Summary of the study's findings.
A comparison between PD-ON and PD-OFF groups indicates that the medication has improved the patient's motor performance. However, it was accompanied by a worsening of sensory and cognitive functions, which are vital in planning and correcting complex task-specific movements. This was evident from the fact that the PD-ON group had a higher obstacle hit, endpoint error, and obstacle hit-to-warn ratio than the PD-OFF group in complex levels such as L-2, L-3, and L-4, which are cognitively more demanding than L-1 and required the participants to adapt to a dynamic environment and rely more on the sensory cues. Kulisevsky et al.47 have also discussed that PD patients after medication may perform differently in tasks requiring greater resources (more cognitively demanding) as opposed to tasks requiring fewer resources which aligns with our results. Thus, the medication negatively affected the patient's performance in trials that were more cognitively demanding. The medication also worsened the sensory dampening in patients as their corrective time for perturbation was much higher than their OFF state in L-3 and L-4. A few studies48 have also reported worsening of sensory impairments after medication, while some49,50 have reported no improvements in neuropsychological and cognitive performance after the medication. As shown in Fig. 4, the PD-ON performed worse than PD-OFF from the perspective of minimum energy and variance models in more cognitively demanding levels (L-2, L-4: levels where targets were moving), which matches our earlier observation. Again, in terms of obstacle avoidance models, the PD-ON group did worse than the PD-OFF group. After medication, both endpoint variance and obstacle hit-to-warn ratio increased in L-3, whereas one of these parameters in L-3 was reduced before medication. There were improvements observed in the error-speed ratio after medication. Therefore, there was performance deterioration observed after medication in most models relating to movement planning. However, there was a statistically insignificant improvement observed after medication in correcting task-relevant errors based on the minimum intervention model.

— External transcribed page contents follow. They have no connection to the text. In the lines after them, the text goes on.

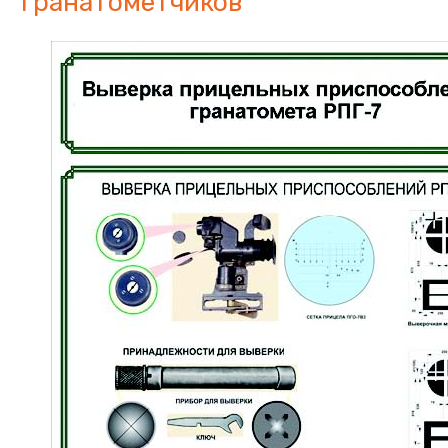
гранатометчиков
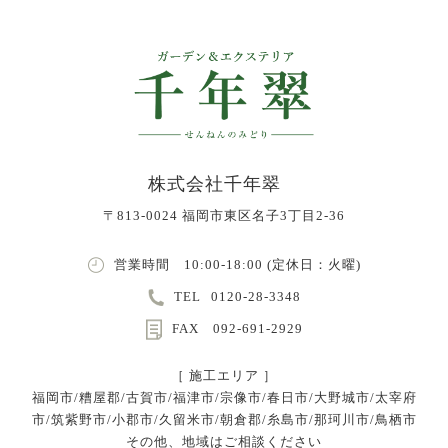
株式会社千年翠
〒813-0024 福岡市東区名子3丁目2-36
営業時間 10:00-18:00 (定休日：火曜)
TEL
0120-28-3348
FAX 092-691-2929
［ 施工エリア ］
福岡市/糟屋郡/古賀市/福津市/宗像市/春日市/大野城市/太宰府
市/筑紫野市/小郡市/久留米市/朝倉郡/糸島市/那珂川市/鳥栖市
その他、地域はご相談ください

A comparison between PD-ON and control groups showed that while the medication improved motor features compared to the PD-OFF group, the performance of motor, sensory and cognitive systems in the PD-ON group was still less compared to those in a healthy subject. As shown in Fig. 4, the analysis comparing the performance of the PD-ON and control groups based on minimum energy and variance models shows that their endpoint variance was higher than the control group in all levels. With respect to the obstacle avoidance model, the PD-ON group did worse in L-2 and L-3 compared to the control subjects. The PD-ON group also exhibited a higher speed-to-accuracy trade-off than the control group across all levels. While the PD-ON group showed some improvement from the perspective of the minimum intervention principle, their correlation value was not statistically significant, indicating that the control subjects were still the most efficient in distinguishing between task-relevant and irrelevant errors.
Further, the study correlates the extracted features with the UPDRS—III, which has improved considerably after medication. The features that indicate motor performance correlated with UPDRS—III during the OFF state, while many features that indicate sensory and cognitive performance had no significant correlation. This shows that the progression of cognitive and sensory deficits may differ from that of the motor deficits, which aligns with earlier hypotheses51,52.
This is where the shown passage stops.